*** Opening Material shown ***
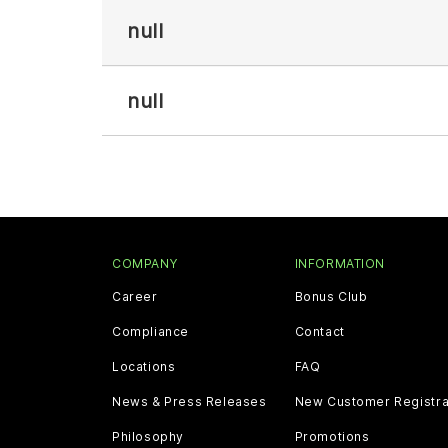
null
null
COMPANY
INFORMATION
Career
Bonus Club
Compliance
Contact
Locations
FAQ
News & Press Releases
New Customer Registra
Philosophy
Promotions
*** Closing Material shown ***
Exercise prompt — The reply should hold every line of the material above, unchanged, and no pictures.

Written answer —
null
null
COMPANY
INFORMATION
Career
Bonus Club
Compliance
Contact
Locations
FAQ
News & Press Releases
New Customer Registra
Philosophy
Promotions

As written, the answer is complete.